Hari Ibu, Lestari Moerdijat Ingatkan Perempuan jadi Diri Sendiri - RILIS.ID
Hari Ibu, Lestari Moerdijat Ingatkan Perempuan jadi Diri Sendiri
Nailin In Saroh
Minggu | 22/12/2019 19.15 WIB
Hari Ibu, Lestari Moerdijat Ingatkan Perempuan jadi Diri Sendiri
Wakil Ketua MPR Lestari Moerdijat (tengah)

RILIS.ID, Jakarta – Wakil Ketua MPR RI, Lestari Moerdijat, mengungkapkan 22 Desember memiliki makna bukan hanya Hari Ibu harus menghargai Hari Ibu di negara lain.
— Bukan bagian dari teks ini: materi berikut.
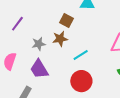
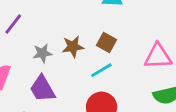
brown square: (67, 21) -> (107, 43), moved

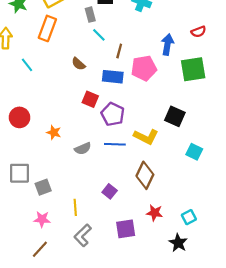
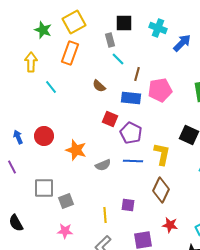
blue arrow: (167, 45) -> (182, 43), moved, turned 36
orange star: (54, 132) -> (76, 150), size x1.5
yellow L-shape: (146, 137) -> (162, 154), turned -105
purple square: (110, 191) -> (128, 205), turned -32
yellow line: (75, 207) -> (105, 215), moved

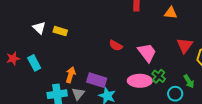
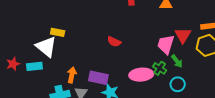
white triangle: (39, 28) -> (46, 47), moved, size x1.6
pink trapezoid: (147, 53) -> (166, 44), moved, turned -120
cyan rectangle: (34, 63) -> (34, 66), turned -63
green arrow: (189, 81) -> (177, 61), moved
Lebih luas, tanggal ini perlu ditingkatkan sebagai Hari Perempuan Indonesia.

Lebih jauh ia bercerita, pada tanggal 22 Desember 1928, hingga 25 Desember 1928, dalam Kongres Perempuan Indonesia ke-1 di Yogyakarta, para perempuan Indonesia menancapkan tonggak perjuangan untuk merdeka dan bersatu. Melanjutkan Sumpah Pemuda, mereka berikrar agar perempuan mampu mencapai cita-citanya untuk sederajat dengan kaum pria.

Rerie berpandangan, Hari Ibu ke-91 yang menentang perjuangan perempuan Indonesia telah menempuh jalan panjang dalam kehidupan berbangsa dan bernegara. Meski demikian, perjuangan meningkatkan peran dan kedudukan kaum perempuan Indonesia dalam kehidupan berbangsa dan bernegara belum selesai. 

“Sudah ada kemajuan, belum berhasil berhasil mencapai cita-cita yang dikumandangkan 91 tahun yang lalu. Oleh karena itu, ubah Hari Ibu ke-91 merupakan momentum untuk merenungkan peran perempuan dalam memperjuangkan posisi dan kedudukannya yang mencerminkan semangat nasionalisme perempuan berdaya, Indonesia maju, sesuai tema Hari Ibu tahun ini, ”demikian dikatakan. Minggu (22/12/2019)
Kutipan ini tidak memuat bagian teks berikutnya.